Collected data ->
#####

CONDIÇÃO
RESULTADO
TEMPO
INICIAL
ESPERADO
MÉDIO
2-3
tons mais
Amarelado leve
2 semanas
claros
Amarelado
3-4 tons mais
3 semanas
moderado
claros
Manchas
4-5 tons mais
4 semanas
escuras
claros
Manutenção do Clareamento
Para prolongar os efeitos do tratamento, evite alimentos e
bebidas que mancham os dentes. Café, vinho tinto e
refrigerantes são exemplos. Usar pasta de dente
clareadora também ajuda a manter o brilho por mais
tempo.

#####

EXERCISE -> All records above must be set down exactly, please.

OUTPUT FOR THIS TASK ->
CONDIÇÃO
RESULTADO
TEMPO
INICIAL
ESPERADO
MÉDIO
2-3
tons mais
Amarelado leve
2 semanas
claros
Amarelado
3-4 tons mais
3 semanas
moderado
claros
Manchas
4-5 tons mais
4 semanas
escuras
claros
Manutenção do Clareamento
Para prolongar os efeitos do tratamento, evite alimentos e
bebidas que mancham os dentes. Café, vinho tinto e
refrigerantes são exemplos. Usar pasta de dente
clareadora também ajuda a manter o brilho por mais
tempo.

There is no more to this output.